In a medium mixing bowl, whisk together the ground flaxseed and filtered water. Let stand for 5 to 10 minutes to thicken.
Meanwhile, add the bread cubes to a large mixing bowl.
To the flaxseed mixture, add the almond milk, apple sauce, coconut milk, maple syrup, vanilla, nutmeg, cinnamon, and sea salt. Vigorously whisk until smooth.
Pour the mixture over the bread cubes, and thoroughly toss to coat, ensuring they're all evenly covered.
Spread the coated bread cubes evenly into the prepared baking dish. Cover and refrigerate for at least 8 hours or overnight (can be refrigerated for up to 24 hours before baking). Note: At this time, you'll also want to soak the cashews for the crème anglaise—see recipe here.
In the morning (or just before baking), preheat the oven to 350F.

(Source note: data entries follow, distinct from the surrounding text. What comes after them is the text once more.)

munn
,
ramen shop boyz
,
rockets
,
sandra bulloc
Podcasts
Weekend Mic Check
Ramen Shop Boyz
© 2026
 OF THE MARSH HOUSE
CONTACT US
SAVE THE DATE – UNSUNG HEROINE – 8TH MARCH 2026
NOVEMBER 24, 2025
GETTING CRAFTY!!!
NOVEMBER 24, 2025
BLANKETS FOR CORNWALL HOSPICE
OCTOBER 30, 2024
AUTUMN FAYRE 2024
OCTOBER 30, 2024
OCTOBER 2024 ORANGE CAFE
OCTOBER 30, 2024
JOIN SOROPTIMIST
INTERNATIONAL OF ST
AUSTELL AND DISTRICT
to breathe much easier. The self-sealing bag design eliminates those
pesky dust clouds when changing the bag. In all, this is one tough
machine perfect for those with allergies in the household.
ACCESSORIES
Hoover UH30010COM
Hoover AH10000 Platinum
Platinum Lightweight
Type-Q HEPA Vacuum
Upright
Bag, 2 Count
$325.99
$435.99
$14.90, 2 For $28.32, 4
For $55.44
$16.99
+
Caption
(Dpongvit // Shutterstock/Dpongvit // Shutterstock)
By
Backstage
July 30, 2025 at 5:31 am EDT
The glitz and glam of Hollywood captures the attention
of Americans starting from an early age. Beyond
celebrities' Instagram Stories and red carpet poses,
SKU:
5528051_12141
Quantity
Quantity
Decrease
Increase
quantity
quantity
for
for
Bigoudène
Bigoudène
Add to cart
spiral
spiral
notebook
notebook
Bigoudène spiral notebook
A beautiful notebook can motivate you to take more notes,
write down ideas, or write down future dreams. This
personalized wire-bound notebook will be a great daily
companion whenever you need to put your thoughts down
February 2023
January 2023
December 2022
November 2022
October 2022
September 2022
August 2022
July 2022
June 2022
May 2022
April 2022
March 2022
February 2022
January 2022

Uncover the dish and bake for 45 minutes to 1 hour, or until set and desired doneness is reached. (I prefer a slightly crisp top with a soft, slightly gooey bottom—almost like a bread pudding—so I bake mine for 45 minutes, but baking time will depend on taste preferences as well as the type of bread you use.)
Remove the casserole from the oven and cool for 10 minutes before serving.
Serve with generous spoonfuls of spiced cashew crème anglaise and drizzles of maple syrup.